### Exercise:
Every line below from the one with "240 mA (400 mA" through the one with "he chance they'll" is to be repeated exactly, with no picture among them.
[[ Information, beginning ]]
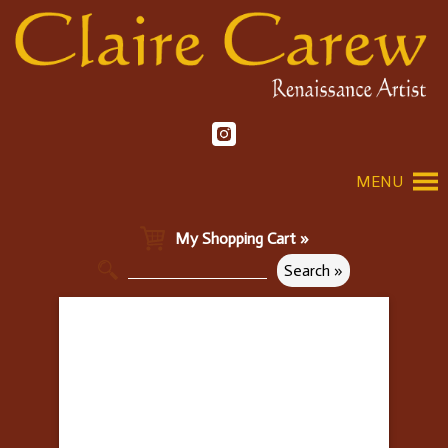
MENU
My Shopping Cart »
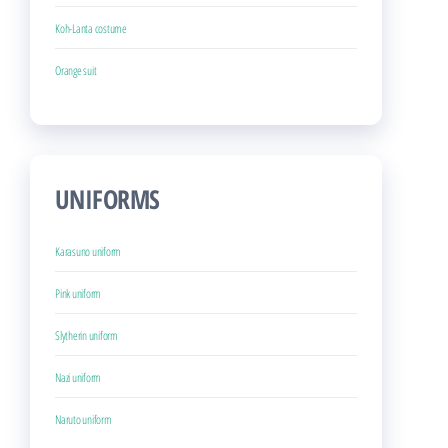
Koh-Lanta costume
Orange suit
UNIFORMS
Karasuno uniform
Pink uniform
Slytherin uniform
Nazi uniform
Naruto uniform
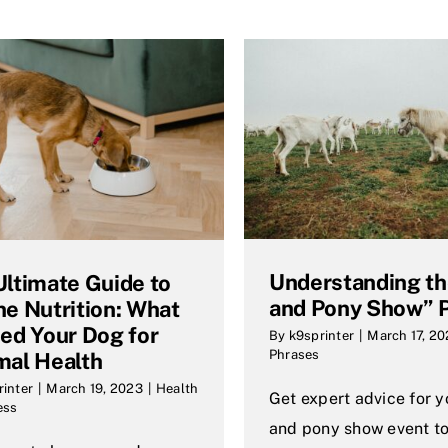
Understanding t
Ultimate Guide to
and Pony Show” 
ne Nutrition: What
eed Your Dog for
By
k9sprinter
|
March 17, 2
Phrases
mal Health
rinter
|
March 19, 2023
|
Health
Get expert advice for 
ess
and pony show event to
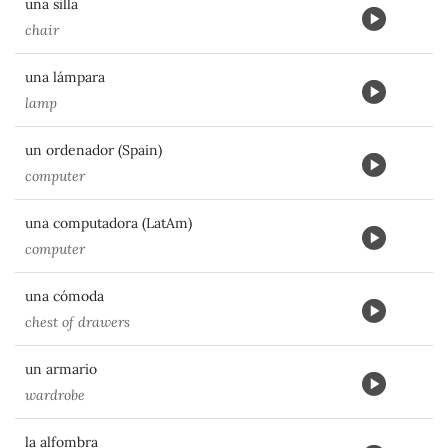
una silla
chair
una lámpara
lamp
un ordenador (Spain)
computer
una computadora (LatAm)
computer
una cómoda
chest of drawers
un armario
wardrobe
la alfombra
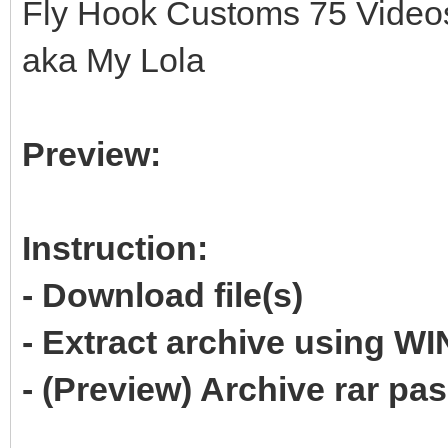
Fly Hook Customs 75 Videos
aka My Lola
Preview:
Instruction:
- Download file(s)
- Extract archive using 
- (Preview) Archive rar p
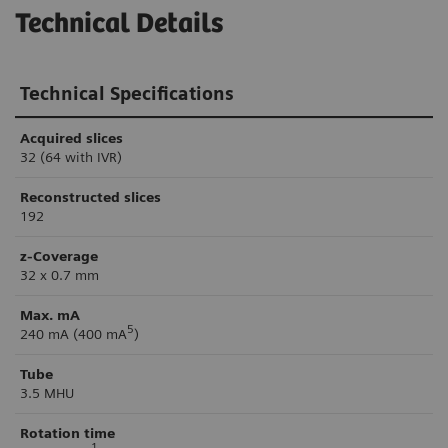
Technical Details
Technical Specifications
Acquired slices
32 (64 with IVR)
Reconstructed slices
192
z-Coverage
32 x 0.7 mm
Max. mA
5
240 mA (400 mA
)
Tube
3.5 MHU
Rotation time
1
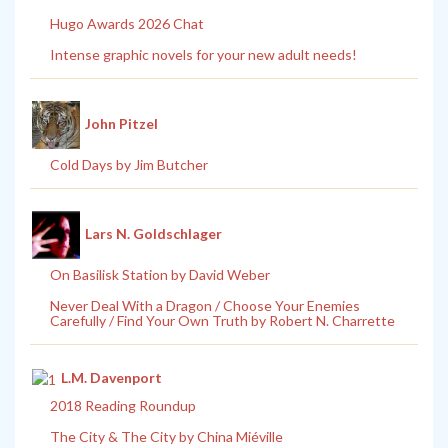
Hugo Awards 2026 Chat
Intense graphic novels for your new adult needs!
John Pitzel
Cold Days by Jim Butcher
Lars N. Goldschlager
On Basilisk Station by David Weber
Never Deal With a Dragon / Choose Your Enemies
Carefully / Find Your Own Truth by Robert N. Charrette
L.M. Davenport
2018 Reading Roundup
The City & The City by China Miéville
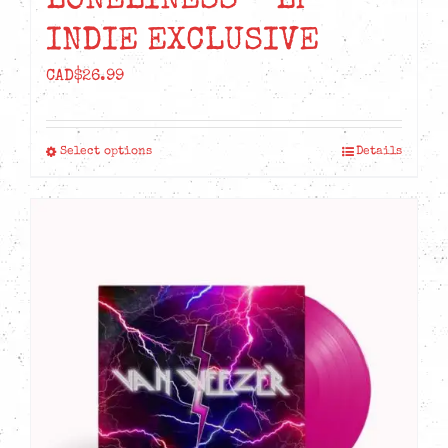
LONELINESS – LP
INDIE EXCLUSIVE
CAD$
26.99
Select options
Details
This
product
has
multiple
variants.
The
options
may
be
chosen
on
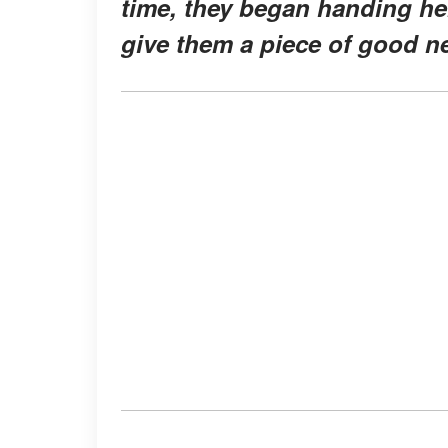
time, they began handing he
give them a piece of good n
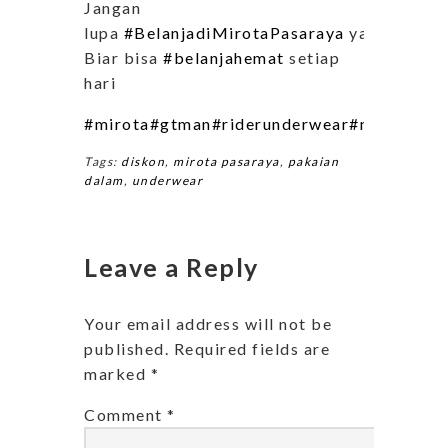
Jangan
lupa
#BelanjadiMirotaPasaraya
ya..
Biar bisa
#belanjahemat
setiap
hari
#mirota
#gtman
#riderunderwear
#mirotapas
Tags:
diskon
,
mirota pasaraya
,
pakaian
dalam
,
underwear
Leave a Reply
Your email address will not be
published.
Required fields are
marked
*
Comment
*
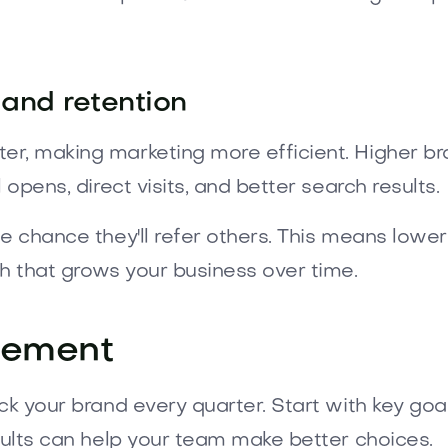
 and retention
er, making marketing more efficient. Higher 
opens, direct visits, and better search results.
he chance they'll refer others. This means low
h that grows your business over time.
rement
ack your brand every quarter. Start with key go
sults can help your team make better choices.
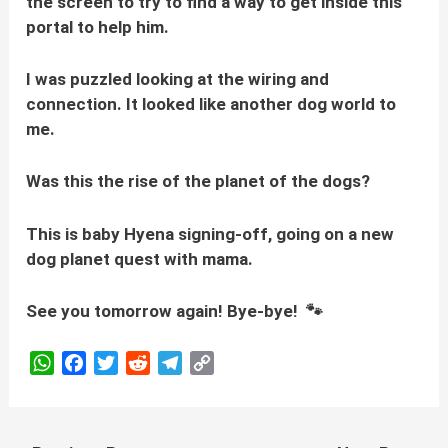
the screen to try to find a way to get inside this
portal to help him.
I was puzzled looking at the wiring and
connection. It looked like another dog world to
me.
Was this the rise of the planet of the dogs?
This is baby Hyena signing-off, going on a new
dog planet quest with mama.
See you tomorrow again! Bye-bye! 🐾
W
F
T
R
T
C
h
a
w
e
e
o
a
c
i
d
l
p
t
e
t
d
e
y
Post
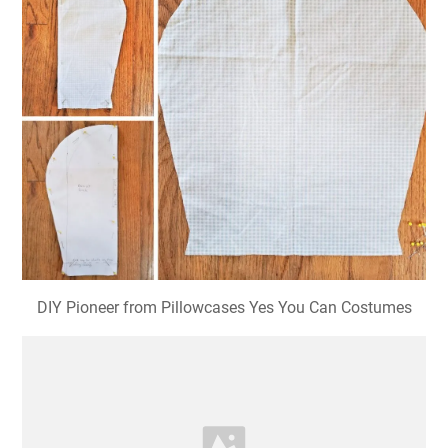
DIY Pioneer from Pillowcases Yes You Can Costumes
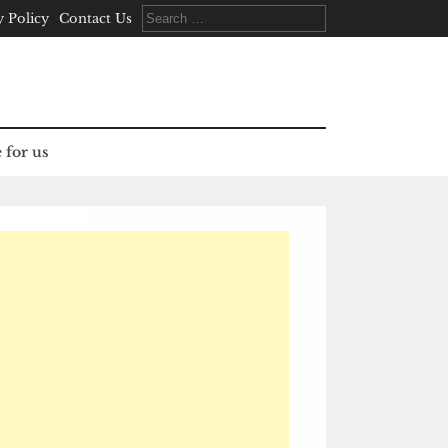
Search
y Policy
Contact Us
for:
 for us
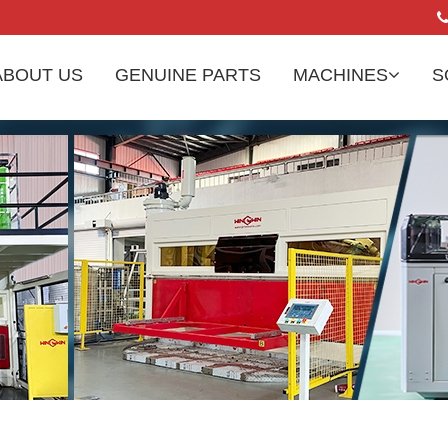
ABOUT US
GENUINE PARTS
MACHINES
S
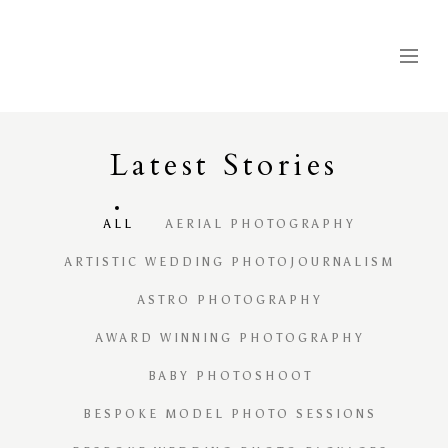
Latest
S
tories
ALL
AERIAL PHOTOGRAPHY
ARTISTIC WEDDING PHOTOJOURNALISM
ASTRO PHOTOGRAPHY
AWARD WINNING PHOTOGRAPHY
BABY PHOTOSHOOT
BESPOKE MODEL PHOTO SESSIONS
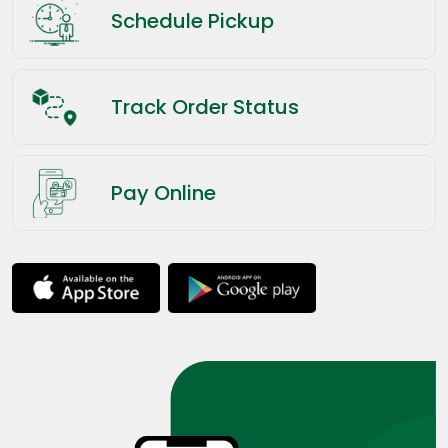
Schedule Pickup
Track Order Status
Pay Online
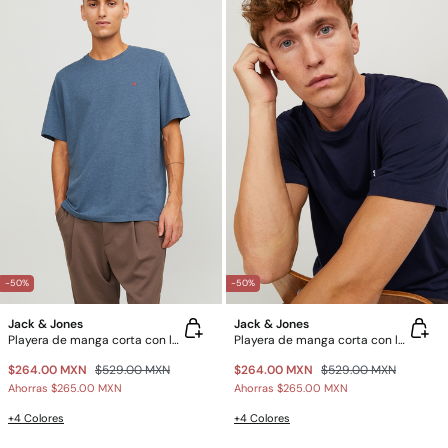
-50%
-50%
Jack & Jones
Jack & Jones
Playera de manga corta con logo
Playera de manga corta con logo
$264.00 MXN
$529.00 MXN
$264.00 MXN
$529.00 MXN
Ahorras
$265.00 MXN
Ahorras
$265.00 MXN
+4 Colores
+4 Colores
[[ Information, end ]]
### Completed exercise:
240 mA (400 mA
)
Tube
3.5 MHU
Rotation time
1
Hugo Awards 2026 Chat
Intense graphic novels for your new adult needs!
John Pitzel
Cold Days by Jim Butcher
Lars N. Goldschlager
On Basilisk Station by David Weber
Never Deal With a Dragon / Choose Your Enemies
Carefully / Find Your Own Truth by Robert N. Charrette
L.M. Davenport
2018 Reading Roundup
The City & The City by China Miéville
LONELINESS – LP
INDIE EXCLUSIVE
CAD$
26.99
Select options
Details
This
product
has
multiple
variants.
The
options
may
be
chosen
on
time, they began handing he
give them a piece of good n
Jangan
lupa
#BelanjadiMirotaPasaraya
ya..
Biar bisa
#belanjahemat
setiap
hari
#mirota
#gtman
#riderunderwear
#mirotapas
Tags:
diskon
,
mirota pasaraya
,
pakaian
dalam
,
underwear
Leave a Reply
Your email address will not be
published.
Required fields are
marked
*
Comment
*
 and retention
er, making marketing more efficient. Higher 
opens, direct visits, and better search results.
he chance they'll refer others. This means low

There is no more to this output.